Stored data START

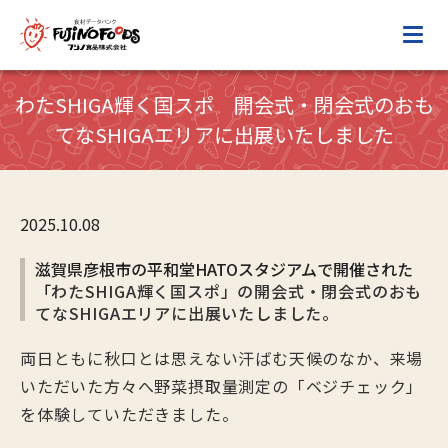
わたSHIGA輝く国スポ 開会式・閉会式のおも
てなSHIGAエリアに出展いたしました
2025.10.08
滋賀県彦根市の平和堂HATOスタジアムで開催された
「
わたSHIGA輝く国スポ」の開会式・閉会式のおも
てなSHIGAエリアに出展いたしました。
両日ともに秋口とは思えない汗ばむ天候のなか、来場
いただいた方々へ野菜摂取量測定の「ベジチェック」
を体験していただきました。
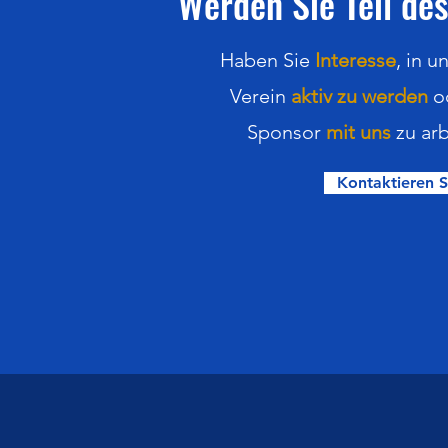
Werden Sie Teil des
Haben Sie
Interesse
,
in
u
Verein
aktiv zu werden
o
Sponsor
mit uns
zu arb
Kontaktieren S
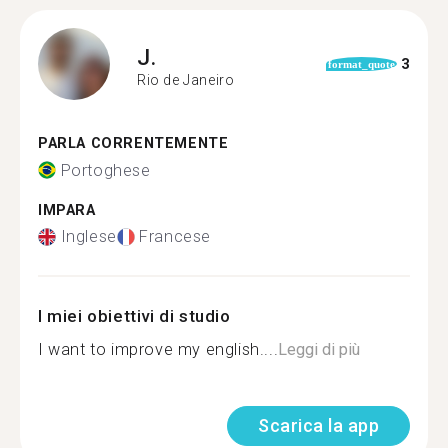
J.
3
format_quote
Rio de Janeiro
PARLA CORRENTEMENTE
Portoghese
IMPARA
Inglese
Francese
I miei obiettivi di studio
I want to improve my english....
Leggi di più
Scarica la app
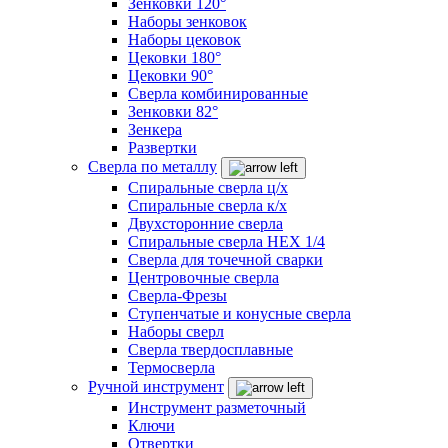
Зенковки 120°
Наборы зенковок
Наборы цековок
Цековки 180°
Цековки 90°
Сверла комбинированные
Зенковки 82°
Зенкера
Развертки
Сверла по металлу
Спиральные сверла ц/х
Спиральные сверла к/х
Двухсторонние сверла
Спиральные сверла HEX 1/4
Сверла для точечной сварки
Центровочные сверла
Сверла-Фрезы
Ступенчатые и конусные сверла
Наборы сверл
Сверла твердосплавные
Термосверла
Ручной инструмент
Инструмент разметочный
Ключи
Отвертки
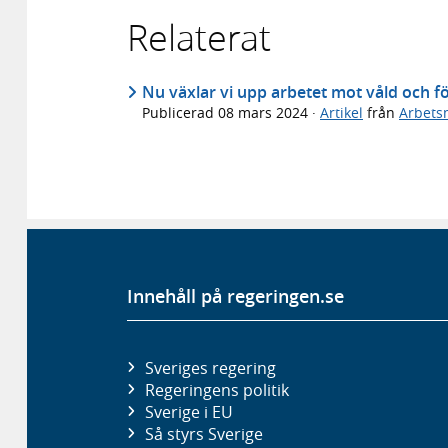
Relaterat
Nu växlar vi upp arbetet mot våld och fö
Publicerad
08 mars 2024
·
Artikel
från
Arbets
Innehåll på regeringen.se
Sveriges regering
Regeringens politik
Sverige i EU
Så styrs Sverige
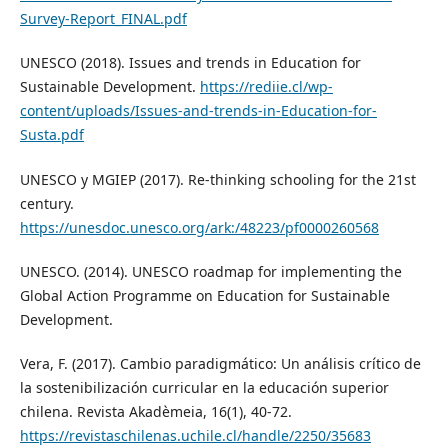
Survey-Report_FINAL.pdf
UNESCO (2018). Issues and trends in Education for
Sustainable Development.
https://rediie.cl/wp-
content/uploads/Issues-and-trends-in-Education-for-
Susta.pdf
UNESCO y MGIEP (2017). Re-thinking schooling for the 21st
century.
https://unesdoc.unesco.org/ark:/48223/pf0000260568
UNESCO. (2014). UNESCO roadmap for implementing the
Global Action Programme on Education for Sustainable
Development.
Vera, F. (2017). Cambio paradigmático: Un análisis crítico de
la sostenibilización curricular en la educación superior
chilena. Revista Akadèmeia, 16(1), 40-72.
https://revistaschilenas.uchile.cl/handle/2250/35683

Stored data END

**Problem requirements**. Everything from the line above that contains "Ручной инструмент" down to the line that contains "Survey-Report_FINAL.pdf" must be reproduced exactly, both ends included. Omit the pictures.

**Output for this exercise**.
Ручной инструмент
Инструмент разметочный
Ключи
Отвертки
Relaterat
Nu växlar vi upp arbetet mot våld och fö
Publicerad
08 mars 2024
·
Artikel
från
Arbets
Innehåll på regeringen.se
Sveriges regering
Regeringens politik
Sverige i EU
Så styrs Sverige
Survey-Report_FINAL.pdf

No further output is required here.